A informação do óbito resulta da investigação feita pelo Setor de Controle e Tratamento do Nupad sobre o motivo de não comparecimento à consulta agendada no hemocentro. As ações de busca ativa feitas abrangem a totalidade dos pacientes triados com DF em acompanhamento nos ambulatórios da Fundação Hemominas em todo o estado. Portanto, é possível afirmar que todos os óbitos ocorridos no período do estudo foram registrados.
Os dados para esta pesquisa provieram do banco de dados do Nupad, dos documentos de óbito, da base de dados do Sistema Único de Saúde (Datasus) e do Instituto Brasileiro de Geografia e Estatística (IBGE), prontuários médicos da Fundação Hemominas e entrevista com os parentes das crianças.
Para se efetuar a busca ativa das 117 famílias cujas crianças evoluíram a óbito entre 2005 e 2012, usaram‐se as informações contidas no banco de dados do Nupad. A entrevista foi feita com o responsável pela criança a partir de roteiro semiestruturado, usado por Fernandes et al. 10 Foram entrevistadas 81 famílias pela pesquisadora e três famílias pelos enfermeiros das unidades básicas de saúde de referência. Cinco famílias recusaram‐se à entrevista, uma não teve condições de falar sobre o assunto e 27 não foram localizadas. A entrevista abordou cinco aspectos: (1) circunstâncias relacionadas ao evento óbito; (2) acompanhamento da DF e ocorrência de outros eventos agudos; (3) condição socioeconômica e cultural familiar, em que foram consideradas a renda per capita, escolaridade, ocupação dos pais e as condições de moradia; (4) impressões sobre as experiências vividas com a criança; (5) aplicação da escala de conhecimento nas famílias sobre a DF, constituída de 20 questões com opções para a marcação: “certo”, “errado” ou “não sei”. A entrevista foi condicionada à assinatura de termo de consentimento que abrangeu os objetivos, a finalidade e os benefícios da pesquisa.

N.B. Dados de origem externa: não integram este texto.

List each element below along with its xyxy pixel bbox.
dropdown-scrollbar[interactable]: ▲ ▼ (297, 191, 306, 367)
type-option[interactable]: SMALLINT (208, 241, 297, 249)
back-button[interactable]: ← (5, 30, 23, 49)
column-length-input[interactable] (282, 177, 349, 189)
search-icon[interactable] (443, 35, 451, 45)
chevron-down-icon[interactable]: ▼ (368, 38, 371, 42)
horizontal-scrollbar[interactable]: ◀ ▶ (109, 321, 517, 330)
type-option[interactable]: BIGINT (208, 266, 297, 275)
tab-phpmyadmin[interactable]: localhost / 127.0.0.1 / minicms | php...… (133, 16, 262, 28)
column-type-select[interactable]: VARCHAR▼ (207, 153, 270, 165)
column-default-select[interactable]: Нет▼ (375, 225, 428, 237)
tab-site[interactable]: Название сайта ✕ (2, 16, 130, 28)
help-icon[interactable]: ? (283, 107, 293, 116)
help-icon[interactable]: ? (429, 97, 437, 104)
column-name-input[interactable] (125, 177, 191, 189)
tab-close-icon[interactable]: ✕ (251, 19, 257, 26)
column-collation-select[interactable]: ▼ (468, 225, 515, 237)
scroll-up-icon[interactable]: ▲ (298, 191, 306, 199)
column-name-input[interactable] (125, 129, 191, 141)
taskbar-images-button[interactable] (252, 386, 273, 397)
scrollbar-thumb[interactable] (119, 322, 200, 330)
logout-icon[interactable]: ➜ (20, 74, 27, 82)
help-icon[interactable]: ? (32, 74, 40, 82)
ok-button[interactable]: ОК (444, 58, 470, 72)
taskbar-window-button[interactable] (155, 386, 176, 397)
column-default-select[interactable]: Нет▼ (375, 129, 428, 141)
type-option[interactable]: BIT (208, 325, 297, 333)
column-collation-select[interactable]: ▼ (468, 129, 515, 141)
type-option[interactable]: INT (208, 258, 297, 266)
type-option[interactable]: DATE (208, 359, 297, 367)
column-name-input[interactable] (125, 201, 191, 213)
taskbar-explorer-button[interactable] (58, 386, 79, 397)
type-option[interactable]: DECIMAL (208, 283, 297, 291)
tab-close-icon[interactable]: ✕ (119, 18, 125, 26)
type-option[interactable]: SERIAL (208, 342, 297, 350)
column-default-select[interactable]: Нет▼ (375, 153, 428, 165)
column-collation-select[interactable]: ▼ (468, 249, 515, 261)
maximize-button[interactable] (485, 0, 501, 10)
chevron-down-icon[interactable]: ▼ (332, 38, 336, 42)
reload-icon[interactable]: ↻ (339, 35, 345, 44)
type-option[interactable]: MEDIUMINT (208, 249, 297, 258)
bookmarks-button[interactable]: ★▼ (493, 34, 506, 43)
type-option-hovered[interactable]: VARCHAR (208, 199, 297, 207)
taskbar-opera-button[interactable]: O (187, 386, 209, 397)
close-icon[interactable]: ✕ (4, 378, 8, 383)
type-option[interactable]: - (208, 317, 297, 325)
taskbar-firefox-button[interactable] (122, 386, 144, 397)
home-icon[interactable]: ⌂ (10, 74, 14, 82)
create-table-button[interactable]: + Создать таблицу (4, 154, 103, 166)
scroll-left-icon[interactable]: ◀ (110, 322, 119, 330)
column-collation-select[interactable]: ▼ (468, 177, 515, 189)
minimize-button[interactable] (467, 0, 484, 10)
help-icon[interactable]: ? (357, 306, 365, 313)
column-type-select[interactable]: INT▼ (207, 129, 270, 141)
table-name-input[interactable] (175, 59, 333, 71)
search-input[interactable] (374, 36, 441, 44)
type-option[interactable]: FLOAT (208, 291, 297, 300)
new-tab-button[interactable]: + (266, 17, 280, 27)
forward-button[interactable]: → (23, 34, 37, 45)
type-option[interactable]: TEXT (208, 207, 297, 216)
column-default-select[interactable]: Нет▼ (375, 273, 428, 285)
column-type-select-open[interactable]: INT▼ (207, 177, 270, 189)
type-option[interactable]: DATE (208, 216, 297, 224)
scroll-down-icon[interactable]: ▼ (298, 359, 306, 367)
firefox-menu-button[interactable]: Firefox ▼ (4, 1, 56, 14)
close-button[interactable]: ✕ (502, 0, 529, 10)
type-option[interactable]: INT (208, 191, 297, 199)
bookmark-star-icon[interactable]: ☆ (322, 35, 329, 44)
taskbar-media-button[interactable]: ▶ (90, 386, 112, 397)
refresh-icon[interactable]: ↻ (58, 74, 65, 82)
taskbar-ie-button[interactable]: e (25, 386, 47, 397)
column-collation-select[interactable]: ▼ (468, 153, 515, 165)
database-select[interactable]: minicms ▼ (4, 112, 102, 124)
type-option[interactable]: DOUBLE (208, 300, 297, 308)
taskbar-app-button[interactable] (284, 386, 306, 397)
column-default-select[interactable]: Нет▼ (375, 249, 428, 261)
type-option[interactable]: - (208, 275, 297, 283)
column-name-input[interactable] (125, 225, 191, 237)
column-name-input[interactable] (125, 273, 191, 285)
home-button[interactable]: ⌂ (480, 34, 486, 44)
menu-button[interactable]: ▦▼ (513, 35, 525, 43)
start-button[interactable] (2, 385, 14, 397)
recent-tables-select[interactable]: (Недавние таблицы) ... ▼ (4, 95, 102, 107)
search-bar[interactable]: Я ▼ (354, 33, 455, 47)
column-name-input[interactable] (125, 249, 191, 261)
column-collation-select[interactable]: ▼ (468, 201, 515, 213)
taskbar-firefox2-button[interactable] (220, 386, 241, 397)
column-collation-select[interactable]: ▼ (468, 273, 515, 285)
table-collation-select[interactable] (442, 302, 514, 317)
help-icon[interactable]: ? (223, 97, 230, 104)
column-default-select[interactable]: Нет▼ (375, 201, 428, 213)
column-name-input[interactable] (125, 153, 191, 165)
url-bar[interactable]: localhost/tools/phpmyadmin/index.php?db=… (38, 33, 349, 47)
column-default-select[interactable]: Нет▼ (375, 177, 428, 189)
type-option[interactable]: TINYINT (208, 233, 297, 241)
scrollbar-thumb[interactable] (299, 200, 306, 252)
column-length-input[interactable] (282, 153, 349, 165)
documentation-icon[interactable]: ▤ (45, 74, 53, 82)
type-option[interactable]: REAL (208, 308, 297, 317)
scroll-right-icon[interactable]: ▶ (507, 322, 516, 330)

Na apuração das causas de óbito, considerou‐se indeterminada aquela sobre a qual, independentemente do local de ocorrência do óbito e de ter havido assistência ou não à criança, os médicos apresentaram ambiguidade nos registros dos documentos de óbito, o que impossibilitou aos pesquisadores determinarem a causa.
Para a análise estatística, comparações das frequências entre variáveis nominais foram feitas com o teste de qui‐quadrado, sem correção de continuidade. Consideraram‐se significativos os testes cuja probabilidade de erro alfa fosse igual ou inferior a 0,05.

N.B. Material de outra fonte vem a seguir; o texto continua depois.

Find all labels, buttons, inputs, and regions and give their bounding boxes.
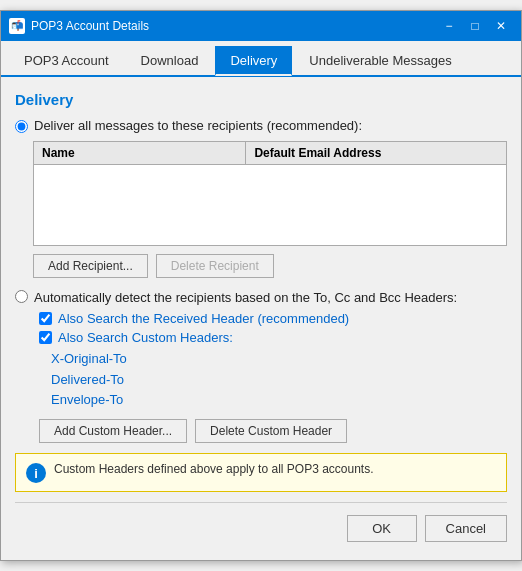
col-email-header: Default Email Address: [246, 142, 506, 164]
custom-header-buttons: Add Custom Header... Delete Custom Heade…: [39, 419, 507, 443]
radio-deliver-all-label: Deliver all messages to these recipients…: [34, 118, 362, 133]
tab-undeliverable[interactable]: Undeliverable Messages: [294, 46, 466, 76]
custom-header-item-2: Delivered-To: [51, 370, 507, 391]
info-box: i Custom Headers defined above apply to …: [15, 453, 507, 492]
ok-button[interactable]: OK: [347, 515, 417, 542]
custom-headers-list: X-Original-To Delivered-To Envelope-To: [51, 349, 507, 411]
tab-download[interactable]: Download: [126, 46, 214, 76]
title-bar: 📬 POP3 Account Details − □ ✕: [1, 11, 521, 41]
footer-divider: [15, 502, 507, 503]
recipient-buttons: Add Recipient... Delete Recipient: [33, 254, 507, 278]
radio-auto-detect-row: Automatically detect the recipients base…: [15, 290, 507, 305]
close-button[interactable]: ✕: [489, 17, 513, 35]
col-name-header: Name: [34, 142, 246, 164]
radio-deliver-all-row: Deliver all messages to these recipients…: [15, 118, 507, 133]
window-title: POP3 Account Details: [31, 19, 149, 33]
recipients-table: Name Default Email Address: [33, 141, 507, 246]
delete-custom-header-button[interactable]: Delete Custom Header: [195, 419, 347, 443]
minimize-button[interactable]: −: [437, 17, 461, 35]
checkbox-custom-headers-row: Also Search Custom Headers:: [39, 330, 507, 345]
maximize-button[interactable]: □: [463, 17, 487, 35]
add-recipient-button[interactable]: Add Recipient...: [33, 254, 148, 278]
window: 📬 POP3 Account Details − □ ✕ POP3 Accoun…: [0, 10, 522, 561]
custom-header-item-3: Envelope-To: [51, 390, 507, 411]
section-title: Delivery: [15, 91, 507, 108]
main-content: Delivery Deliver all messages to these r…: [1, 77, 521, 560]
info-text: Custom Headers defined above apply to al…: [54, 462, 374, 476]
title-bar-left: 📬 POP3 Account Details: [9, 18, 149, 34]
tab-bar: POP3 Account Download Delivery Undeliver…: [1, 41, 521, 77]
delete-recipient-button[interactable]: Delete Recipient: [156, 254, 274, 278]
custom-header-item-1: X-Original-To: [51, 349, 507, 370]
radio-auto-detect-label: Automatically detect the recipients base…: [34, 290, 457, 305]
footer-buttons: OK Cancel: [15, 511, 507, 550]
checkbox-received-header-label: Also Search the Received Header (recomme…: [58, 311, 349, 326]
tab-delivery[interactable]: Delivery: [215, 46, 292, 76]
table-body: [34, 165, 506, 245]
checkbox-received-header-row: Also Search the Received Header (recomme…: [39, 311, 507, 326]
app-icon: 📬: [9, 18, 25, 34]
checkbox-custom-headers-label: Also Search Custom Headers:: [58, 330, 233, 345]
checkbox-custom-headers[interactable]: [39, 331, 52, 344]
radio-deliver-all[interactable]: [15, 120, 28, 133]
title-bar-controls: − □ ✕: [437, 17, 513, 35]
info-icon: i: [26, 463, 46, 483]
checkbox-received-header[interactable]: [39, 312, 52, 325]
cancel-button[interactable]: Cancel: [425, 515, 507, 542]
add-custom-header-button[interactable]: Add Custom Header...: [39, 419, 187, 443]
radio-auto-detect[interactable]: [15, 290, 28, 303]
table-header: Name Default Email Address: [34, 142, 506, 165]
tab-pop3-account[interactable]: POP3 Account: [9, 46, 124, 76]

A pesquisa foi aprovada pelos Comitês de Ética da Universidade Federal de Minas Gerais (UFMG) e da Fundação Hemominas.
ResultadosPeríodo de março de 1998 a fevereiro de 2012Foram triadas 3.617.919 crianças pelo PTN‐MG. Dessas, 2.591 tiveram perfil hemoglobínico compatível com DF e foram identificadas 193 que foram a óbito (7,4%), das quais 97 eram do gênero masculino (50,3%). Em relação aos genótipos, 153 eram SS/Sβ0‐talassemia (79,3%), 34 SC (17,6%) e 6 Sβ+‐talassemia (3,1%).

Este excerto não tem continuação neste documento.